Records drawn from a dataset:
►
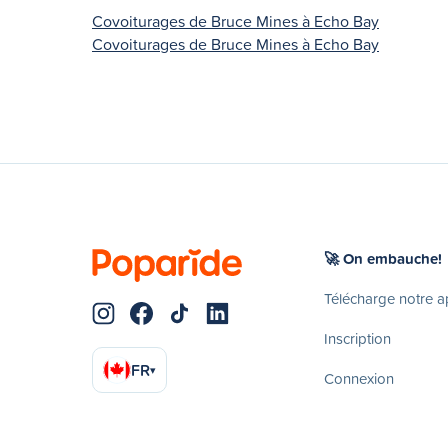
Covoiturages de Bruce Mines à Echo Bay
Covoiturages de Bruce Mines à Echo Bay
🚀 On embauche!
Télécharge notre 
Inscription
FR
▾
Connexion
◄
►
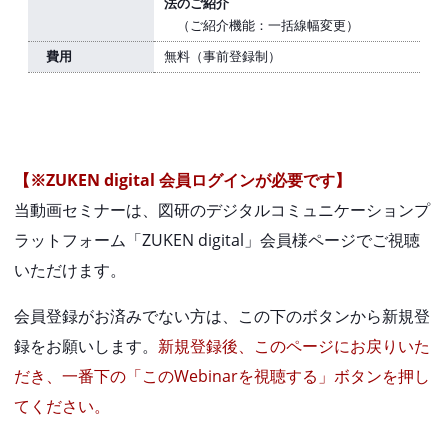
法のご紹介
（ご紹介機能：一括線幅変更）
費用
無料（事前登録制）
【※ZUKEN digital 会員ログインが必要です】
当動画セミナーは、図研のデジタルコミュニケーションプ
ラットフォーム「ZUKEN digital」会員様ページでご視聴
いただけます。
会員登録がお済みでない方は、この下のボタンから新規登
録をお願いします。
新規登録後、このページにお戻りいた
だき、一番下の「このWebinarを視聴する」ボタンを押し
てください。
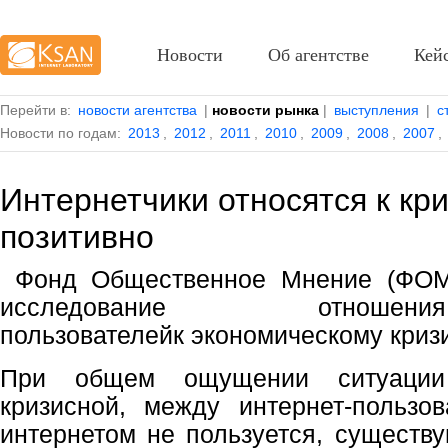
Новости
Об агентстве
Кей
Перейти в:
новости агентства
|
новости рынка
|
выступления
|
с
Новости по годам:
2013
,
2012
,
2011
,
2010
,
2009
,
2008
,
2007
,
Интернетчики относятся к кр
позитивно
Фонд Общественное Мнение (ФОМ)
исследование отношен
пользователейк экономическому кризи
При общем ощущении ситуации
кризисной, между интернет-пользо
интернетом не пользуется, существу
◄
Reproduce verbatim the lines above, from the line with "Интернетчики относятся к кр" through the line with "интернетом не пользуется, существу".

* _EXERCISE OUTPUT_:
Интернетчики относятся к кр
позитивно
Фонд Общественное Мнение (ФОМ)
исследование отношен
пользователейк экономическому кризи
При общем ощущении ситуации
кризисной, между интернет-пользо
интернетом не пользуется, существу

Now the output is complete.